In order to publish a package to the registery, you first need to register yourself as a user.

npm adduser

This will prompt for a username, a password and an email address. You'd also use this command to login to an existing user account in the case you are on a machine that does not have your npm login information yet (the info is saved in ~/.npmrc).

Once you are logged in, you can publish your package. In your project root directory do

npm publish

will do the trick. If your package name has already been taken, this won't work - you'll have to use another name. To publish again, use npm version <version> or update the version number by hand in package.json and then publish again.

It is possible to remove your package from the registry

npm unpublish <package name>[@<version>]

But this is discouraged.
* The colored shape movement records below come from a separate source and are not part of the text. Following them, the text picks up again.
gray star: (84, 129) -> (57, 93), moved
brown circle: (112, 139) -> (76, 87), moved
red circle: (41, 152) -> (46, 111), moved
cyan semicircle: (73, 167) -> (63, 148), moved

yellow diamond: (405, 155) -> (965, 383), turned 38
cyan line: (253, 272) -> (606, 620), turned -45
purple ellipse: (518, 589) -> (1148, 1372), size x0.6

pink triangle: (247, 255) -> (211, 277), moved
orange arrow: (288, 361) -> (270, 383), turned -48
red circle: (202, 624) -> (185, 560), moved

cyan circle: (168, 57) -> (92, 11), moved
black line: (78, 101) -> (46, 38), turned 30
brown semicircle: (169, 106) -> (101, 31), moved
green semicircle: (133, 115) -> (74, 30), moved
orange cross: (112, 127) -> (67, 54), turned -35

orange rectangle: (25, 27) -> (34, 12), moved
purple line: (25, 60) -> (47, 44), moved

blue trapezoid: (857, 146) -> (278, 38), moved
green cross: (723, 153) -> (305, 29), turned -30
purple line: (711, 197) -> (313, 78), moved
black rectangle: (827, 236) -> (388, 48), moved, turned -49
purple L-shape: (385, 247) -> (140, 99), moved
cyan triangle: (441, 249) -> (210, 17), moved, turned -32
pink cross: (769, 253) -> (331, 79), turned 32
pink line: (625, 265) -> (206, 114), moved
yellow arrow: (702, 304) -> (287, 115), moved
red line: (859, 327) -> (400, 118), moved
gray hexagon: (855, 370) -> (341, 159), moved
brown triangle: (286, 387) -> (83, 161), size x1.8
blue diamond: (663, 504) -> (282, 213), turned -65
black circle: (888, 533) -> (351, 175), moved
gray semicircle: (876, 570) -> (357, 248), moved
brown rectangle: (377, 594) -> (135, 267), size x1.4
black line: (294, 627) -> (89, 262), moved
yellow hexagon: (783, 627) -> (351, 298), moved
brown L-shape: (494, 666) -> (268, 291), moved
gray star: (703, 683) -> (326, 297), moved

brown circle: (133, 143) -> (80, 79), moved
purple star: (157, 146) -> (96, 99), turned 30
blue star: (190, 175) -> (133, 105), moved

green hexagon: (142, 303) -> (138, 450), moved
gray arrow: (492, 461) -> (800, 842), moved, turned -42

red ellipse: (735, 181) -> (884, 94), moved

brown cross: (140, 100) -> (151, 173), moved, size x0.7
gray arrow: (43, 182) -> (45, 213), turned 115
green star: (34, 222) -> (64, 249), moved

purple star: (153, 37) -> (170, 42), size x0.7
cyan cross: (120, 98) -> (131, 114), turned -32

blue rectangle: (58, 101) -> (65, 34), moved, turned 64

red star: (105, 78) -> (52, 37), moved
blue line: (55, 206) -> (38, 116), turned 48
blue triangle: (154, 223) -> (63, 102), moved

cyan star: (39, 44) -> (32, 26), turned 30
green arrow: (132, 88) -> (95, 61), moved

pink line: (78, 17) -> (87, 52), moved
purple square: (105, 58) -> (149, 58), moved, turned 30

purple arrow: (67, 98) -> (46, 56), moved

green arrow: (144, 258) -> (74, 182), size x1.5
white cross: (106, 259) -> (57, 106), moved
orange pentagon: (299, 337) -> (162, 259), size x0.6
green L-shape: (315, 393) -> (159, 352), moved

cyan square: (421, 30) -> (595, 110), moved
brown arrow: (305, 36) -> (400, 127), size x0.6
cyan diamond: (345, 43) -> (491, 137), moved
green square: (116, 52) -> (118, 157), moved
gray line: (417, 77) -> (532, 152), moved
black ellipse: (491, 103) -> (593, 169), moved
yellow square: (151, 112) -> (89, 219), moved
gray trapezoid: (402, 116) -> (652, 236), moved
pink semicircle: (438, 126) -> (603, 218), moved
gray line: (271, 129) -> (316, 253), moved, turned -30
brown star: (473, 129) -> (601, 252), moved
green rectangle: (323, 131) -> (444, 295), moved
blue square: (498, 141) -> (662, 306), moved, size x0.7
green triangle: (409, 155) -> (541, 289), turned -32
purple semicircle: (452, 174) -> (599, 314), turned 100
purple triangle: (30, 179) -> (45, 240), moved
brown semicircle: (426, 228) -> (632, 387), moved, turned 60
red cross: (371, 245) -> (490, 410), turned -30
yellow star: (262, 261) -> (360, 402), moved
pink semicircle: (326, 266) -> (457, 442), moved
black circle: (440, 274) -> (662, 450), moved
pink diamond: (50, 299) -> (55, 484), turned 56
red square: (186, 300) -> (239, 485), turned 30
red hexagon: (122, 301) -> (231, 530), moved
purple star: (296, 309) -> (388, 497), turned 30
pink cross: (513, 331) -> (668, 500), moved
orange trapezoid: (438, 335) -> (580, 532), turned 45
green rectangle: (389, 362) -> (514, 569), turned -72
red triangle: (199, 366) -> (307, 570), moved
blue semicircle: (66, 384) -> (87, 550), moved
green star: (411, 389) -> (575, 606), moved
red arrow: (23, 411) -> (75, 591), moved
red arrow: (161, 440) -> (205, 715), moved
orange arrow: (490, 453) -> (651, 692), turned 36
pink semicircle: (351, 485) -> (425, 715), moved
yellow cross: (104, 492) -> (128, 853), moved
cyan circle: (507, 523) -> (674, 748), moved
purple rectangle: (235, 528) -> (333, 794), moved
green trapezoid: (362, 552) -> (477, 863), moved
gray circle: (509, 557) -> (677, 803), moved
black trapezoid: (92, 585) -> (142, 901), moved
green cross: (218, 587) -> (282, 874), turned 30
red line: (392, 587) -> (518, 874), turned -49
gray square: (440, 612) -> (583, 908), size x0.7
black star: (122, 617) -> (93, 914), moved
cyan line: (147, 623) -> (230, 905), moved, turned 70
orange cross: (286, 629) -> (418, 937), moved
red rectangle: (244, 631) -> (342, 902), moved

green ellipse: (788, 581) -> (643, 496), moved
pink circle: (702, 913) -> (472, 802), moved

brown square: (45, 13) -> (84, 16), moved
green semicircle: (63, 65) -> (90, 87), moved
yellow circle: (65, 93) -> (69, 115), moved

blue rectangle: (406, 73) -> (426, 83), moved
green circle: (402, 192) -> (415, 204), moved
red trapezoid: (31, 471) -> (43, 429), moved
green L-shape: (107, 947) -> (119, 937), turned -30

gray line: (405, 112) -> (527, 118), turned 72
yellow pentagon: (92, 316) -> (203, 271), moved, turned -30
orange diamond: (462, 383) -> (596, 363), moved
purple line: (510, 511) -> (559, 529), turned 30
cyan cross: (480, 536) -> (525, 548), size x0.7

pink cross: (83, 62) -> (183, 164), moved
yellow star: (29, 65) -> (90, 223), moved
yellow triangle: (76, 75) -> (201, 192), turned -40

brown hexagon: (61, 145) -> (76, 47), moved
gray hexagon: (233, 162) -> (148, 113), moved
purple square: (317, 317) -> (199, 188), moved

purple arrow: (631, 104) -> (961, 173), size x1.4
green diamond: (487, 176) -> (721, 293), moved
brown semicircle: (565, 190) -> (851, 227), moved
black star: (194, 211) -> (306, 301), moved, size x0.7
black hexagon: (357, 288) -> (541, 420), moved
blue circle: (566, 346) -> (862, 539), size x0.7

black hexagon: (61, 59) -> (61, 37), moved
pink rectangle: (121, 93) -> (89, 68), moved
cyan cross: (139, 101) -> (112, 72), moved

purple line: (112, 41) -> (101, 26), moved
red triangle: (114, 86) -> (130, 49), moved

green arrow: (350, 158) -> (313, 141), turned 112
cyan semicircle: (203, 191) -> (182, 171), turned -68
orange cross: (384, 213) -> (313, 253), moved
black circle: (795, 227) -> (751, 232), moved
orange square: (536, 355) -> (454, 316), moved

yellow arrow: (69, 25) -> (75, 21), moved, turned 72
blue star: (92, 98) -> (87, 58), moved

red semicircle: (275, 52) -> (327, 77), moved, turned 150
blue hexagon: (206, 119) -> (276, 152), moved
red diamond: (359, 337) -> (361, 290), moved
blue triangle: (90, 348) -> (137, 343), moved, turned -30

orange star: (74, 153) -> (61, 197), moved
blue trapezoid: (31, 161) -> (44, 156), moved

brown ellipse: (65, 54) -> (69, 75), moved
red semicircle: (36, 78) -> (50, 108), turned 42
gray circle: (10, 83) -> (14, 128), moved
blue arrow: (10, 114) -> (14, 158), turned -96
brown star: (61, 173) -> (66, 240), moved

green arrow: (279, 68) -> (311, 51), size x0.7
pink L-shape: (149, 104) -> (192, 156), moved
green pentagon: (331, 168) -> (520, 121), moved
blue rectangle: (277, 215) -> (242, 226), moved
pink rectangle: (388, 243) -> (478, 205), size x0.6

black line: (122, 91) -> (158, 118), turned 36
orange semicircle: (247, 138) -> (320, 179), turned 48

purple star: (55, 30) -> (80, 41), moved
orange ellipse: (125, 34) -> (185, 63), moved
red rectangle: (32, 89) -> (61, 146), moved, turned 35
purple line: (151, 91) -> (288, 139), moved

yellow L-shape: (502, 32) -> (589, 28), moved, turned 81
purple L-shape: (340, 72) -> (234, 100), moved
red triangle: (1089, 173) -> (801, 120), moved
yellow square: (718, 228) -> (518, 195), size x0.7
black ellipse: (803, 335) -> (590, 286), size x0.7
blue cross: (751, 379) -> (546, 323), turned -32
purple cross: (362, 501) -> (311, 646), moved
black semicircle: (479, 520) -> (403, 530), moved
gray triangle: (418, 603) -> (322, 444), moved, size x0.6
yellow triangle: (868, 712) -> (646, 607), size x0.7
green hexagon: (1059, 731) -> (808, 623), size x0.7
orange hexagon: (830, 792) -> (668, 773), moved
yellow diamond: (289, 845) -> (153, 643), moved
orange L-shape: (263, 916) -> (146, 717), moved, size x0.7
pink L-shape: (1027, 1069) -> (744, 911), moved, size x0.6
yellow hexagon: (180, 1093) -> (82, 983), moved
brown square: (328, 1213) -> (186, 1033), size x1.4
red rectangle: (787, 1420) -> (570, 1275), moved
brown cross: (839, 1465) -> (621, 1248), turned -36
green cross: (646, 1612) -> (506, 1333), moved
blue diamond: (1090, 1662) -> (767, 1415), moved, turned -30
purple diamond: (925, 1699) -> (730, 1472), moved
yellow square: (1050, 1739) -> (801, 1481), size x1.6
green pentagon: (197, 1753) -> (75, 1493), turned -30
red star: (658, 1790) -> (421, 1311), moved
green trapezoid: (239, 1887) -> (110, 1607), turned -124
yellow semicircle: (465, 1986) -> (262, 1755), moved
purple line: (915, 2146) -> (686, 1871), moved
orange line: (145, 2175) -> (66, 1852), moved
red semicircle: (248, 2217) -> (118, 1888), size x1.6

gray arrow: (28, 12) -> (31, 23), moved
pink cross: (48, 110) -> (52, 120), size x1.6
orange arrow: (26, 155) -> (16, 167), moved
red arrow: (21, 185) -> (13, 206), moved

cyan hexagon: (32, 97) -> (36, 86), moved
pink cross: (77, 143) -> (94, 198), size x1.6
The better alternative is to deprecate it

npm deprecate <package name>[@<version>] <message>

which will show a deprecation warning message to anyone who installs it.

npm tag <name>@<version> [<tag>]

will give a particular version of a package a tag - which is a string, so that now people can install it via the tag name, such as

npm install blerg@stable

The author command manages the list of users that can publish a particular package.

npm author ls blerg

Lists the users who admin the blerg package.

npm author add johndoe blerg

Adds johndoe to the blerg package.

npm author rm johndoe blerg

Removes johndoe from the blerg package.

Part IV: Discovery

npm also has facilities for discovering public packages in the registry.

npm search <search term>

Will list all packages whose name, description, or keywords match the provided search term.

npm home <package name>

Will open the project's home page in your browser.

npm has social features too, you can star and unstar a package

npm [star|unstar] <package name>

At the moment, social data is not used on the npm web site, but it will be at some point to make discovering good packages easier.

Part V: Getting Help


lists all available commands. Note: some of those listed are aliases.

npm help <command>

To get help on a particular command.

npm help-search <word>

searches all the command help pages for occurrence of a particular word, reverse sorted by the frequency of word occurrence. If you use npm help <command> and the command does not exist, it will fallback to help-search, so actually you'd be okay just using npm help.

And, last not least

npm faq

Bonus Tip

npm completion

Outputs some shell script which you can put into your .bashrc or .bash_profile to enable tab completion of npm commands.